■ Exercise objective:
Exclude the pictures, then quote exactly the lines from the one holding "dorsa flanko" through the last line of the records.

■ Extracted information:

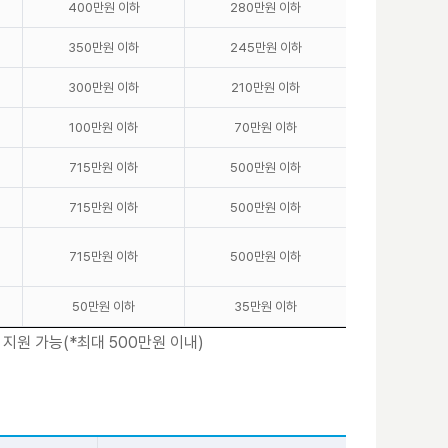
400만원 이하
280만원 이하
350만원 이하
245만원 이하
300만원 이하
210만원 이하
100만원 이하
70만원 이하
715만원 이하
500만원 이하
715만원 이하
500만원 이하
715만원 이하
500만원 이하
50만원 이하
35만원 이하
 지원 가능(*최대 500만원 이내)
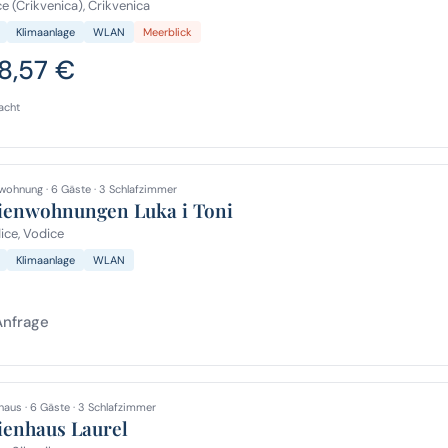
e (Crikvenica), Crikvenica
Klimaanlage
WLAN
Meerblick
8,57 €
acht
wohnung · 6 Gäste · 3 Schlafzimmer
ienwohnungen Luka i Toni
ce, Vodice
Klimaanlage
WLAN
Anfrage
haus · 6 Gäste · 3 Schlafzimmer
ienhaus Laurel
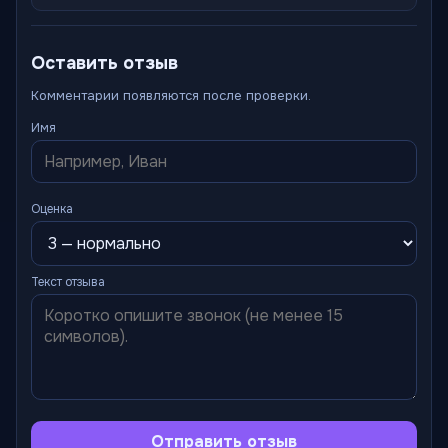
Оставить отзыв
Комментарии появляются после проверки.
Имя
Оценка
Текст отзыва
Отправить отзыв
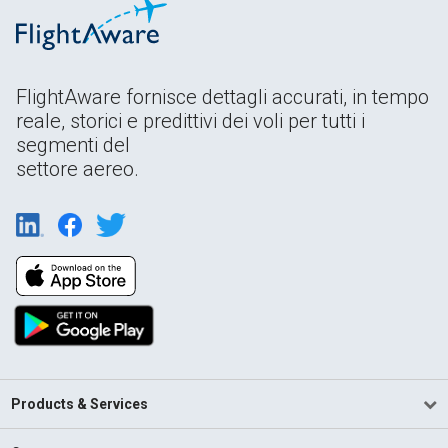
FlightAware fornisce dettagli accurati, in tempo
reale, storici e predittivi dei voli per tutti i
segmenti del
settore aereo.
Products & Services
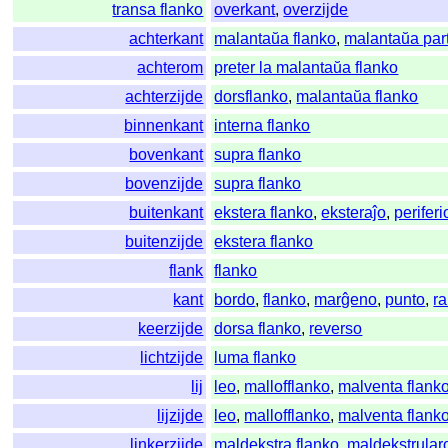
transa flanko
overkant
,
overzijde
achterkant
malantaŭa flanko
,
malantaŭa par
achterom
preter la malantaŭa flanko
achterzijde
dorsflanko
,
malantaŭa flanko
binnenkant
interna flanko
bovenkant
supra flanko
bovenzijde
supra flanko
buitenkant
ekstera flanko
,
eksteraĵo
,
periferi
buitenzijde
ekstera flanko
flank
flanko
kant
bordo
,
flanko
,
marĝeno
,
punto
,
r
keerzijde
dorsa flanko
,
reverso
lichtzijde
luma flanko
lij
leo
,
mallofflanko
,
malventa flank
lijzijde
leo
,
mallofflanko
,
malventa flank
linkerzijde
maldekstra flanko
,
maldekstrular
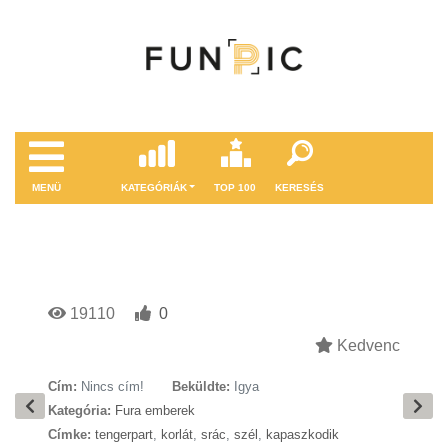
MENÜ
KATEGÓRIÁK
TOP 100
KERESÉS
19110
0
Kedvenc
Cím:
Nincs cím!
Beküldte:
Igya
Kategória:
Fura emberek
Címke:
tengerpart
,
korlát
,
srác
,
szél
,
kapaszkodik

■ Solution:
dorsa flanko
,
reverso
lichtzijde
luma flanko
lij
leo
,
mallofflanko
,
malventa flank
lijzijde
leo
,
mallofflanko
,
malventa flank
linkerzijde
maldekstra flanko
,
maldekstrular
MENÜ
KATEGÓRIÁK
TOP 100
KERESÉS
19110
0
Kedvenc
Cím:
Nincs cím!
Beküldte:
Igya
Kategória:
Fura emberek
Címke:
tengerpart
,
korlát
,
srác
,
szél
,
kapaszkodik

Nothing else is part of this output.